Start of Data section

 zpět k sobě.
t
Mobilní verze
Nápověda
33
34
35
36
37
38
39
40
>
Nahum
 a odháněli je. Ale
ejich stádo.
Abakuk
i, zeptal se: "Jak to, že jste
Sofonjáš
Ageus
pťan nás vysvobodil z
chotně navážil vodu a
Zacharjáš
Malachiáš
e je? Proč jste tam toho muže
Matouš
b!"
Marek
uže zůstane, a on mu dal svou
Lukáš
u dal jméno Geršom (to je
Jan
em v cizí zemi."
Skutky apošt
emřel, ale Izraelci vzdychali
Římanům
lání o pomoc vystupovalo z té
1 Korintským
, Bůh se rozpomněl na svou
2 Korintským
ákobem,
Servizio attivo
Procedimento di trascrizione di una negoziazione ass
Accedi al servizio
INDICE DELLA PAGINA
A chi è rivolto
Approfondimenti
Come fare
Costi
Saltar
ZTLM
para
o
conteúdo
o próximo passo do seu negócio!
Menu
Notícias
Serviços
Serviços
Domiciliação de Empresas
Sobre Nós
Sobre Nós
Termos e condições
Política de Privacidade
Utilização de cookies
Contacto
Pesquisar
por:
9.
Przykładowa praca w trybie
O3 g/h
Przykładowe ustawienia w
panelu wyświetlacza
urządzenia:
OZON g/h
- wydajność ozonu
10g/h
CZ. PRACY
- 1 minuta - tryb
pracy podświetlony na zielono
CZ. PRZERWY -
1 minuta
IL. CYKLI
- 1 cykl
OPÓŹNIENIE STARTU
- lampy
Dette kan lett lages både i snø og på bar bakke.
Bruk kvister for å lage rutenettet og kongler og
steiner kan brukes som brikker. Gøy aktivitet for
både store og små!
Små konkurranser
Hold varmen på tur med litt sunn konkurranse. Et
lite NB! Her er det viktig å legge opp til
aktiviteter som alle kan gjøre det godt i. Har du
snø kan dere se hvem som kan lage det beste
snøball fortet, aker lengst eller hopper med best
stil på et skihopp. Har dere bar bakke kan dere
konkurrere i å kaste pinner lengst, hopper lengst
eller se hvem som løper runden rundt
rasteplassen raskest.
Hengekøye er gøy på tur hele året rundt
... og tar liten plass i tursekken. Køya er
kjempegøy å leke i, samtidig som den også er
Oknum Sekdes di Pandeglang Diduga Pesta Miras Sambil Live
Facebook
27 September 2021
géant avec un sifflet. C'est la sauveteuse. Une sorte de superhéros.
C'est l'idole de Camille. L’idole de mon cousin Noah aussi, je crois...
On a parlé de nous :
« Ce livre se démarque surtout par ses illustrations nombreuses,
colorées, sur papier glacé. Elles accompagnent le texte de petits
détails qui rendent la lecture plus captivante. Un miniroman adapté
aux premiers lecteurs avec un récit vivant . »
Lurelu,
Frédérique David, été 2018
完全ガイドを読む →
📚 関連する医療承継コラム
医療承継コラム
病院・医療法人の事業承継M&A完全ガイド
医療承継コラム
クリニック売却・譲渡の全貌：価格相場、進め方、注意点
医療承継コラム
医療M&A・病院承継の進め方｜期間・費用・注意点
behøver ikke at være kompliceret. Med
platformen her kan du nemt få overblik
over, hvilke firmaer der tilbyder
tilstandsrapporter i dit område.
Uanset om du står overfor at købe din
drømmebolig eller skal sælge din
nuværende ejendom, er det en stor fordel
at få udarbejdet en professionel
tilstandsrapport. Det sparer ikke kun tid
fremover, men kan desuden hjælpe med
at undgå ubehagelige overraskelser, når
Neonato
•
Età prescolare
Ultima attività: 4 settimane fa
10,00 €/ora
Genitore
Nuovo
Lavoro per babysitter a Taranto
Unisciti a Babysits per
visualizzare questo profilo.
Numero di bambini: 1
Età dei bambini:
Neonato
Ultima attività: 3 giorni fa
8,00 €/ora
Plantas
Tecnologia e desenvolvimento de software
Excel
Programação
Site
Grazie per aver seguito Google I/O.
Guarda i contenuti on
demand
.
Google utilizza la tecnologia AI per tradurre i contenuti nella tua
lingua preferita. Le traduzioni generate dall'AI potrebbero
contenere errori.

End of Data section
Start of Data section

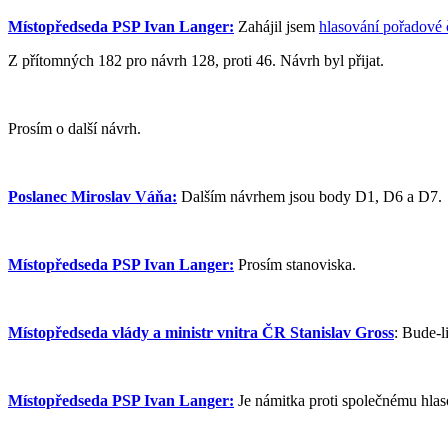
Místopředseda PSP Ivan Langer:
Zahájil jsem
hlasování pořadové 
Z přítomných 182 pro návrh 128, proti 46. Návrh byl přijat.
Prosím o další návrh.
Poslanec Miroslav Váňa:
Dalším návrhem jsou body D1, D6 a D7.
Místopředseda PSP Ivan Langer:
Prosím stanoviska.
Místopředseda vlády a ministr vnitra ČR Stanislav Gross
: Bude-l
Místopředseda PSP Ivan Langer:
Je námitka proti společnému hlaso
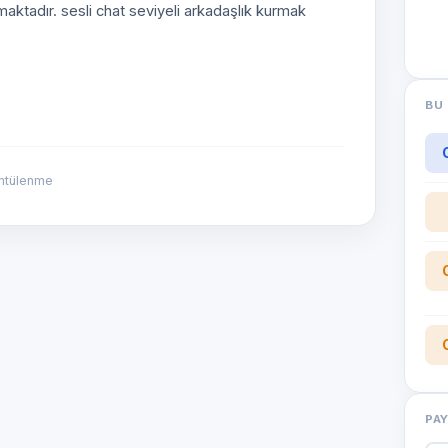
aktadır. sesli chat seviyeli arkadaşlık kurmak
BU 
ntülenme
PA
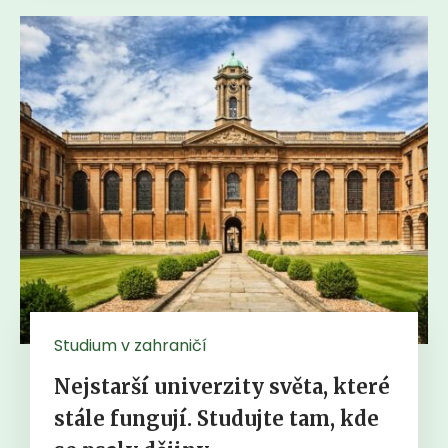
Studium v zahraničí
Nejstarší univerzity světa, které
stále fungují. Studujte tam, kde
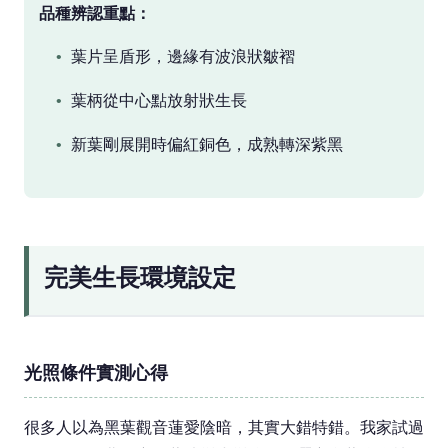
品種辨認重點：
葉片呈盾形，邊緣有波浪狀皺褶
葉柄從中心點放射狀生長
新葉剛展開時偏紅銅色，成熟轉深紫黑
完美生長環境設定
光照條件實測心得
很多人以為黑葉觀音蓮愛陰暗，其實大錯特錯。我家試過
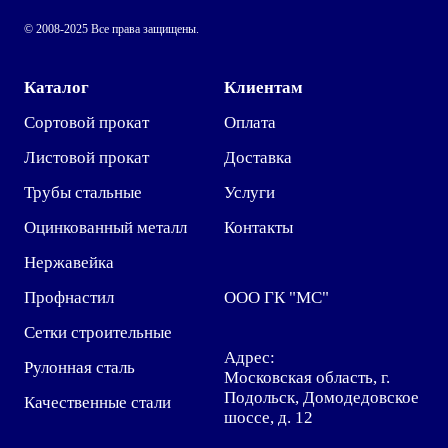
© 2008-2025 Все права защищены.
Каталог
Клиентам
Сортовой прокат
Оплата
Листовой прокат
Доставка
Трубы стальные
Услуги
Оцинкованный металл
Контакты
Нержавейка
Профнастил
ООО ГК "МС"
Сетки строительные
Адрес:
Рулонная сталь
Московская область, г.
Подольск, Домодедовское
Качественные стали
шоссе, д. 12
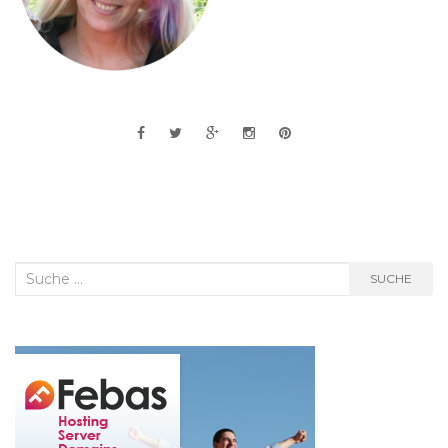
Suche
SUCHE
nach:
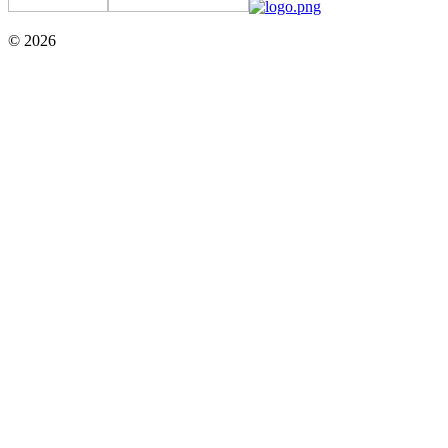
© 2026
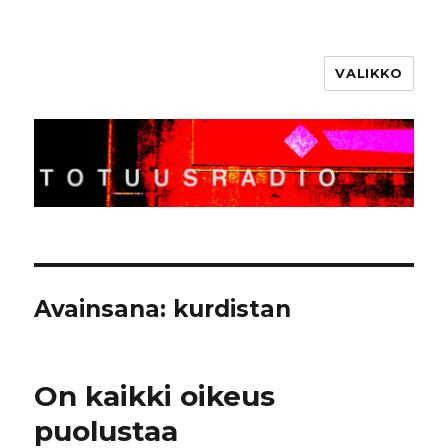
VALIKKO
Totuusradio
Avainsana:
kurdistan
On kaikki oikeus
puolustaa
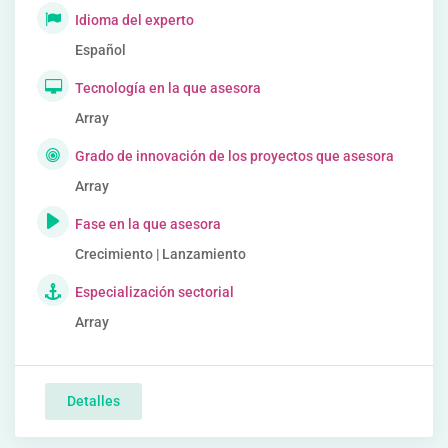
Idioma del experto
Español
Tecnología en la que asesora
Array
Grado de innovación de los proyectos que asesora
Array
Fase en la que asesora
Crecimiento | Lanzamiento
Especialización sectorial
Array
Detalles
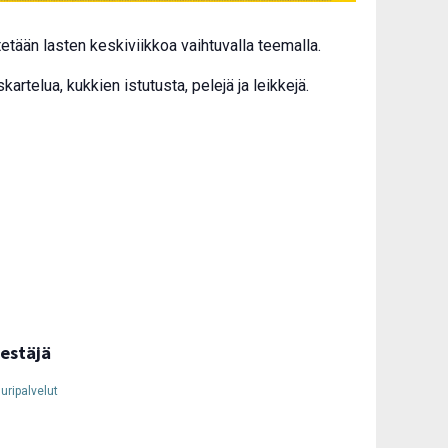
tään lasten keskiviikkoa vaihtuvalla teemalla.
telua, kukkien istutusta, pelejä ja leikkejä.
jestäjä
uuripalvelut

End of Data section

What is needed → Output the lines above exactly, but only those between the line holding "panelu wyświetlacza" and the line holding "stil på et skihopp.", inclusive.

Exercise solution →
panelu wyświetlacza
urządzenia:
OZON g/h
- wydajność ozonu
10g/h
CZ. PRACY
- 1 minuta - tryb
pracy podświetlony na zielono
CZ. PRZERWY -
1 minuta
IL. CYKLI
- 1 cykl
OPÓŹNIENIE STARTU
- lampy
Dette kan lett lages både i snø og på bar bakke.
Bruk kvister for å lage rutenettet og kongler og
steiner kan brukes som brikker. Gøy aktivitet for
både store og små!
Små konkurranser
Hold varmen på tur med litt sunn konkurranse. Et
lite NB! Her er det viktig å legge opp til
aktiviteter som alle kan gjøre det godt i. Har du
snø kan dere se hvem som kan lage det beste
snøball fortet, aker lengst eller hopper med best
stil på et skihopp. Har dere bar bakke kan dere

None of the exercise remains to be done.